Problem details :: Repeat the listing below in full, exactly as it stands.

Data to examine ::

════════

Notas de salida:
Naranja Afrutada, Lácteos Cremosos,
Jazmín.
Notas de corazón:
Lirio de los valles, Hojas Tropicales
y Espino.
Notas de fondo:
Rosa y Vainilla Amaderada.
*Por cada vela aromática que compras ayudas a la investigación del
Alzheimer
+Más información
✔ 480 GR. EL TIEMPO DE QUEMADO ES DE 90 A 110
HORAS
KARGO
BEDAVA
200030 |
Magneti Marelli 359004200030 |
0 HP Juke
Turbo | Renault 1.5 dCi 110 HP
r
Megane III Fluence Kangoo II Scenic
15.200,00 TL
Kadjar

════════

Completed exercise ::
Notas de salida:
Naranja Afrutada, Lácteos Cremosos,
Jazmín.
Notas de corazón:
Lirio de los valles, Hojas Tropicales
y Espino.
Notas de fondo:
Rosa y Vainilla Amaderada.
*Por cada vela aromática que compras ayudas a la investigación del
Alzheimer
+Más información
✔ 480 GR. EL TIEMPO DE QUEMADO ES DE 90 A 110
HORAS
KARGO
BEDAVA
200030 |
Magneti Marelli 359004200030 |
0 HP Juke
Turbo | Renault 1.5 dCi 110 HP
r
Megane III Fluence Kangoo II Scenic
15.200,00 TL
Kadjar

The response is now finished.